I just cleaned the EGR, I soaked it in diesel and used an acid brush to get into the hard to reach areas. After it was cleaned I reinstalled it and the car fired up without any issue at all. Everything seems to be back to normal. I can't believe that it was gunked up so bad with only having 37,000 miles on the odometer. I just might have to look into an EGR delete. I foresee this happening again.


----------



## MP81 (Jul 20, 2015)

Now that you've fixed it, see if the dealer will replace it under warranty with the new part, since it'll definitely do that again, it sounds like.


----------



## theonlypheonix (Oct 8, 2015)

Twiztedmods said:


> I just cleaned the EGR, I soaked it in diesel and used an acid brush to get into the hard to reach areas.

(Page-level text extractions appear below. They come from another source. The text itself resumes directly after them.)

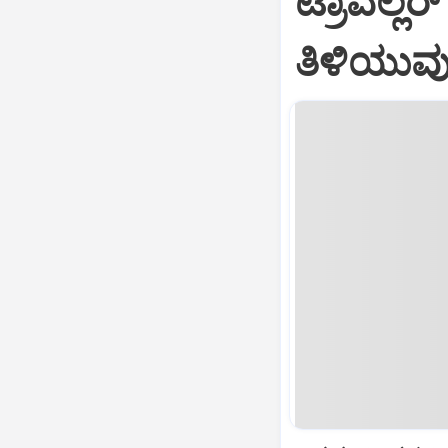
ಟ್ರಾವೆಲ್ಲ
ತಿಳಿಯುವು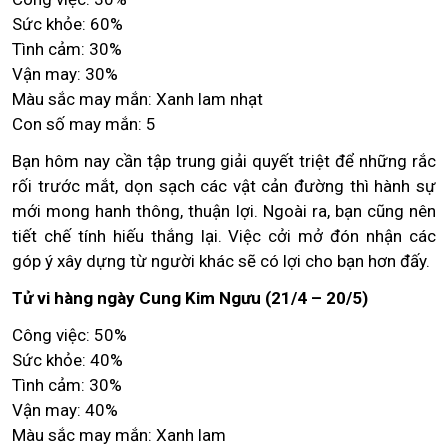
Sức khỏe: 60%
Tình cảm: 30%
Vận may: 30%
Màu sắc may mắn: Xanh lam nhạt
Con số may mắn: 5
Bạn hôm nay cần tập trung giải quyết triệt để những rắc
rối trước mắt, dọn sạch các vật cản đường thì hành sự
mới mong hanh thông, thuận lợi. Ngoài ra, bạn cũng nên
tiết chế tính hiếu thắng lại. Việc cởi mở đón nhận các
góp ý xây dựng từ người khác sẽ có lợi cho bạn hơn đấy.
Tử vi hàng ngày Cung Kim Ngưu (21/4 – 20/5)
Công việc: 50%
Sức khỏe: 40%
Tình cảm: 30%
Vận may: 40%
Màu sắc may mắn: Xanh lam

After it was cleaned I reinstalled it and the car fired up without any issue at all. Everything seems to be back to normal. I can't believe that it was gunked up so bad with only having 37,000 miles on the odometer. I just might have to look into an EGR delete. I foresee this happening again.


From a historical maintenance perspective I'm kind of interested in the data on your vehicle i.e. do you drive mostly city or high way miles and about what % city vs hwy, do you buy diesel mostly from high vol truck stops, do you use any diesel fuel additives?

Just wondering whether its the city drivers that are having the most problems with the EGR? My driving is mostly hwy at 60-70 mph at a rate of 120 miles a 
day due to work, with only a few local miles on weekends. No problems yet with the EGR and there is 57K miles on the clock. Trying to decide whether I should pull the EGR and clean so that I maintain my goal of the car being available 100% of the time 24/7 with out any unplanned down time except for scheduled "routine" maintenance.

Would consider a short posting of the steps involved for pulling the EGR and any before and after pictures you might have of the cleaning?


----------



## JRB'sOilburningCruze (Feb 25, 2015)

theonlypheonix said:


> From a historical maintenance perspective I'm kind of interested in the data on your vehicle i.e. do you drive mostly city or high way miles and about what % city vs hwy, do you buy diesel mostly from high vol truck stops, do you use any diesel fuel additives?
> 
> Just wondering whether its the city drivers that are having the most problems with the EGR? My driving is mostly hwy at 60-70 mph at a rate of 120 miles a
> day due to work, with only a few local miles on weekends. No problems yet with the EGR and there is 57K miles on the clock. Trying to decide whether I should pull the EGR and clean so that I maintain my goal of the car being available 100% of the time 24/7 with out any unplanned down time except for scheduled "routine" maintenance.
> ...


I was going to pull mine off and clean, I have 55K on the car now. But, as part of GM's efforts to fix the problems of the P11DC due to the screwed up recall efforts, they put a brand new EGR valve on. 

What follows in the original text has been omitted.